OlympianHiawatha, thank you - in time, I may post a trip report re the occasional Australian train, but much of the time my focus is on overseas travel.

maxbuskirk, could not agree more about the PPC. I suspect mine was the only one of the 'Coast Starlight' sets not to have one in its consist. The sightseer lounge is pleasant, but not special.

Apologies, yes, #14 is due at Portland at 1532 as you suggest.

As an aside, an Australian flowering gum (eucalypt) is not a 'flower' - it is a medium sized tree whose nectar-filled flowers can range from white to red to crimson to orange - they are beautiful, but do not really belong in California. It's a shame that foreign plants and trees were introduced, mostly in the case of the Australian ones by some well meaning botanists in the 1930s I gather.

And yes, the 'sitters' or 'sitting cars' are what (only) the USA calls 'coach.' In my country we would also call them economy class cars. They do however offer excellent legroom in the USA: only a small number of trains in my country have had similar legroom, and these have been passenger cars modelled on American designs.

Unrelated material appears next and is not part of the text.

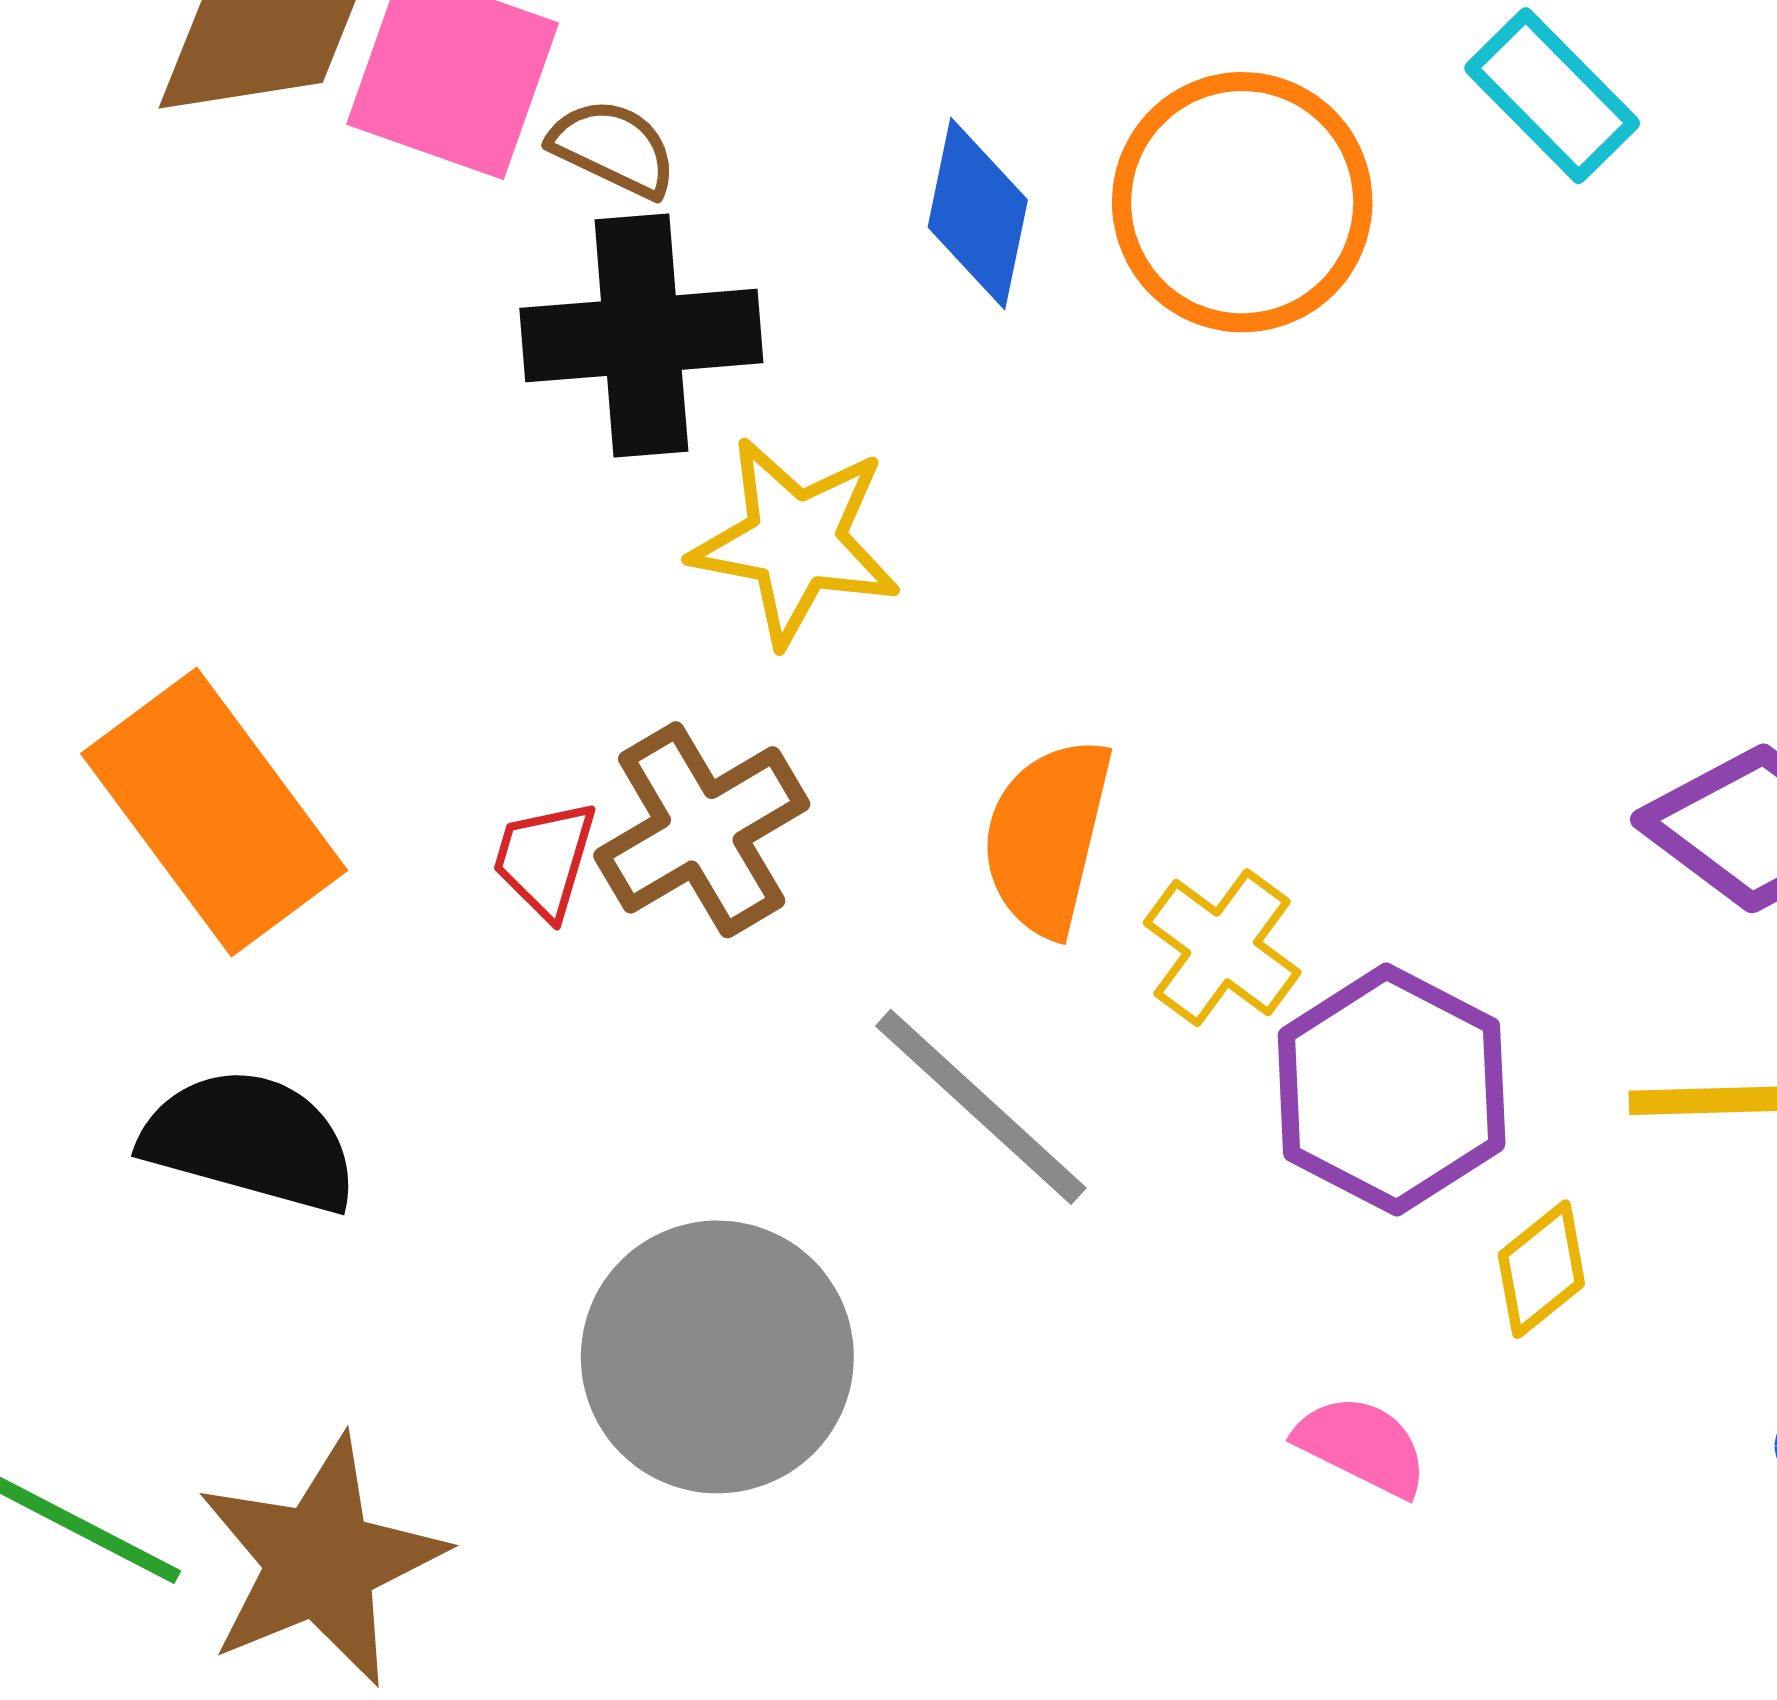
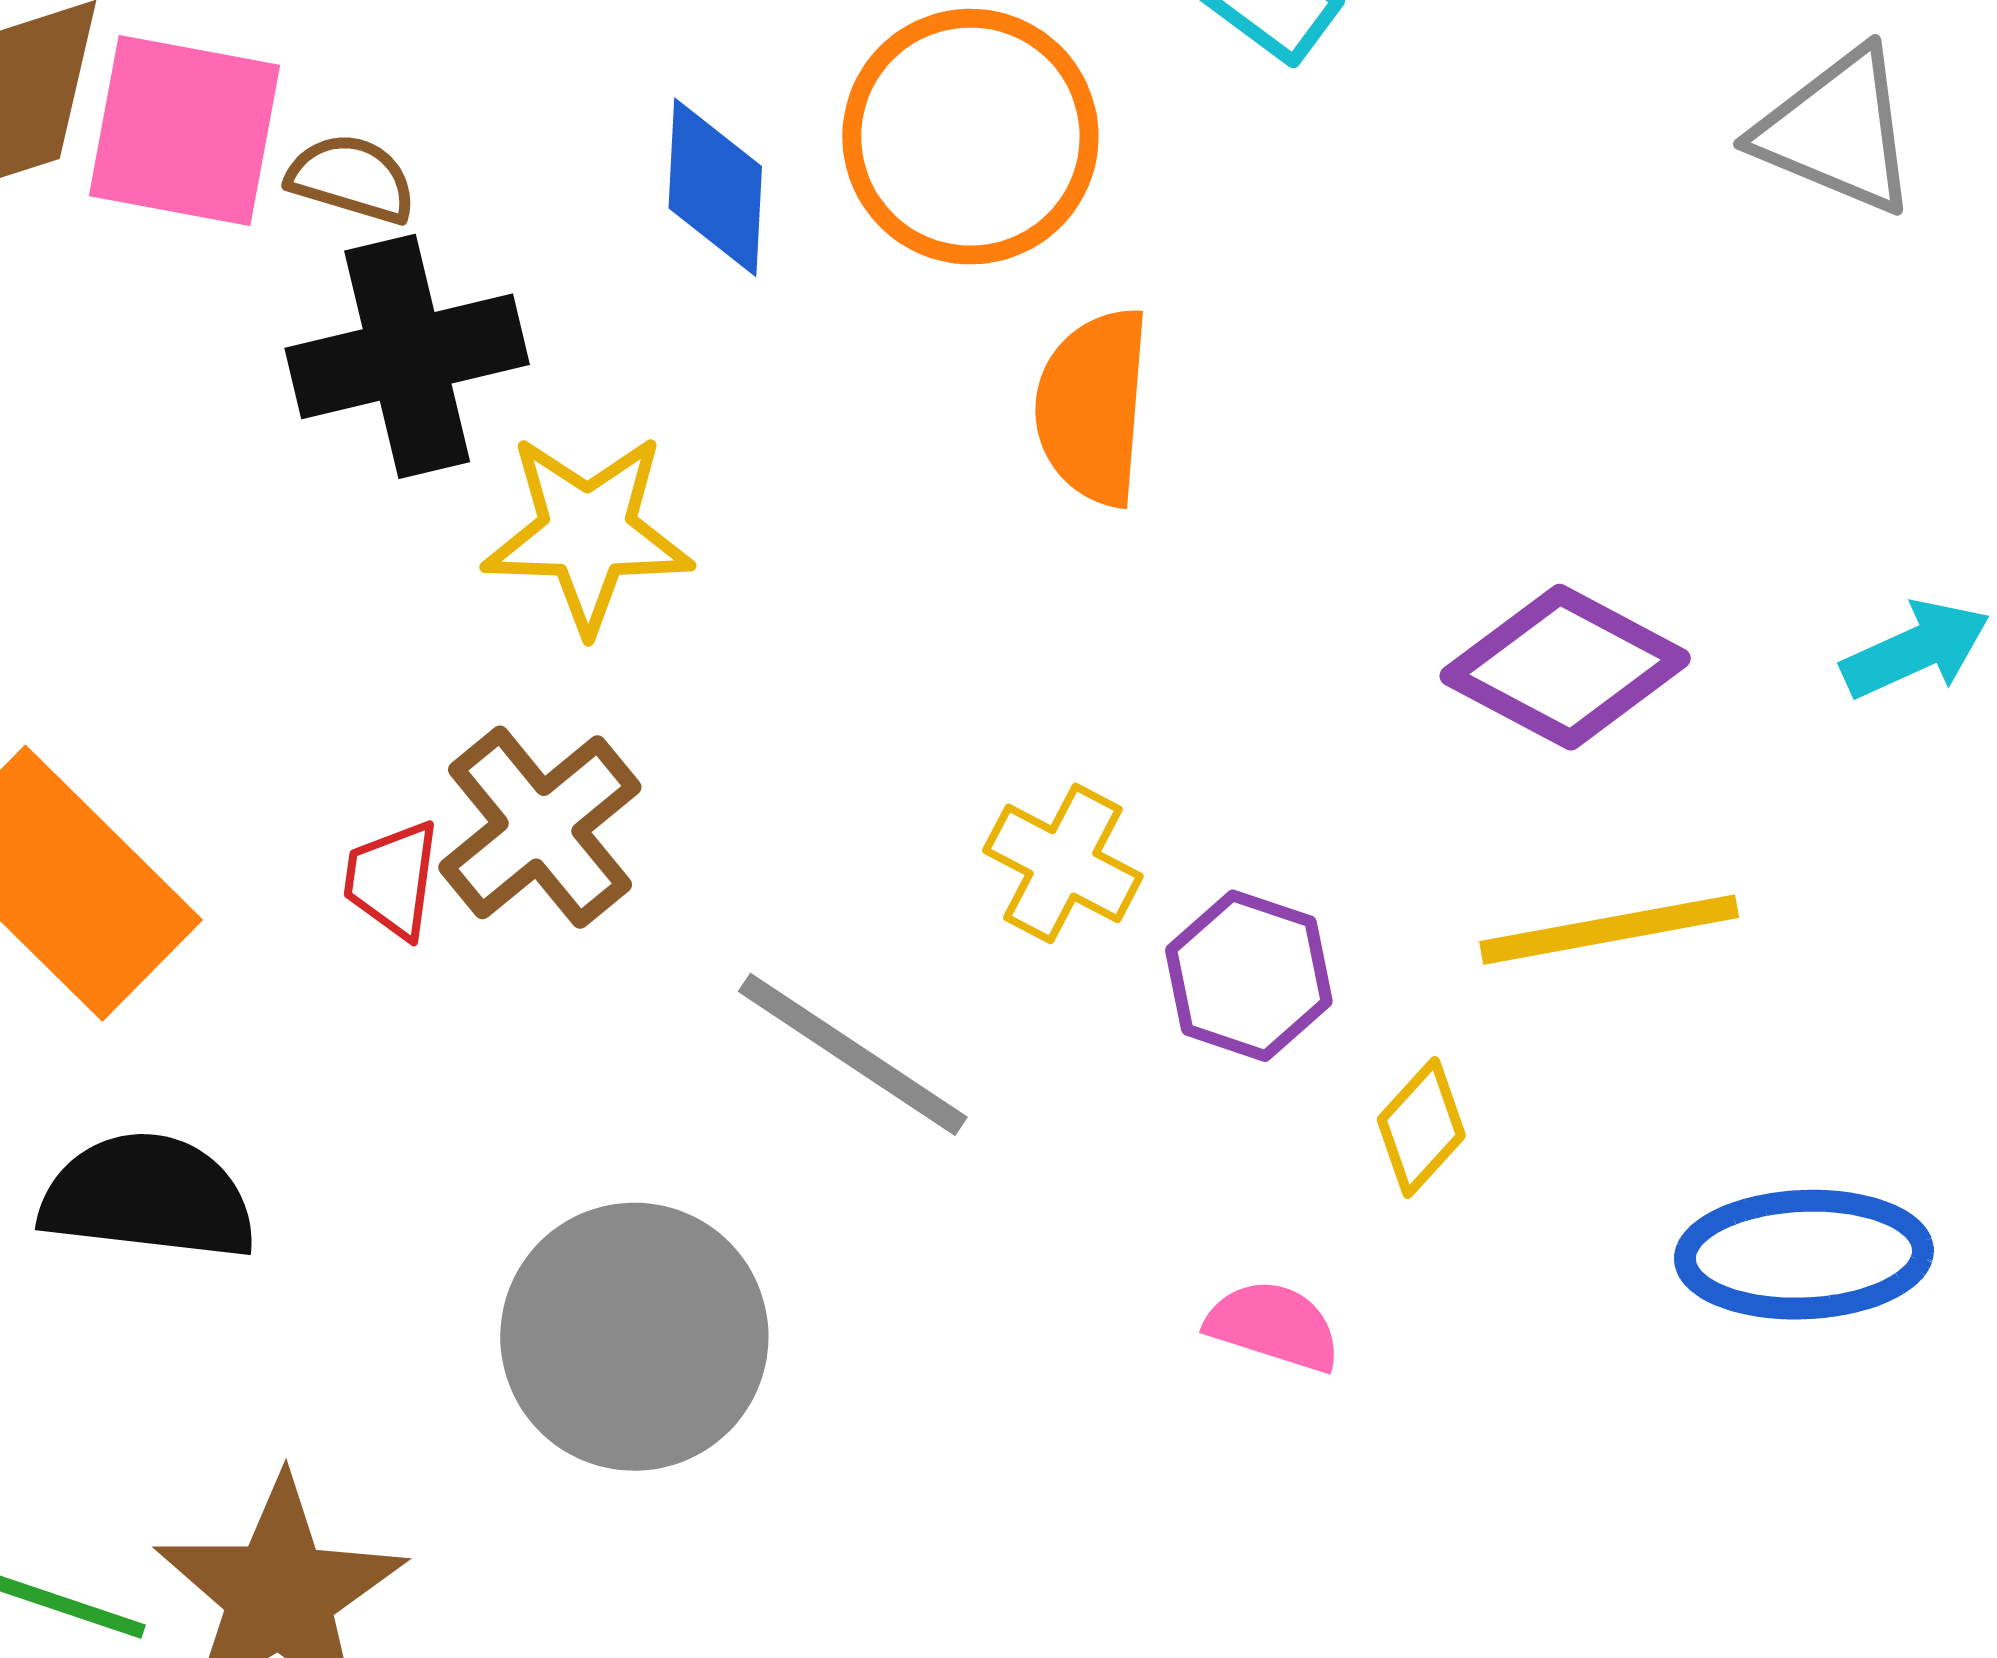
orange semicircle: (1047, 837) -> (1093, 407), moved
purple hexagon: (1392, 1090) -> (1249, 976), size x0.7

I was expecting the steak in the diner on Amtrak to be tough and rather poor but was pleasantly surprised to find my assumption was completely incorrect, so well done (excuse the poor pun).


----------



## TinCan782 (Oct 8, 2016)

Nice report. Did the same trip on Oct 5-6 LAX to PDX in the 1430 sleeper, bedroom "D". One zone AGR redemption. We had the PPC and a pretty good run arriving in PDX 20 minutes early.


----------



## zephyr17 (Oct 11, 2016)

The PPCs are often MIA, it isn't unusual to have one subbed out. You think the rest of the train is old? The PPCs date from 1956, and are often out of service for one reason or another. I don't expect to see them around too many more years.


----------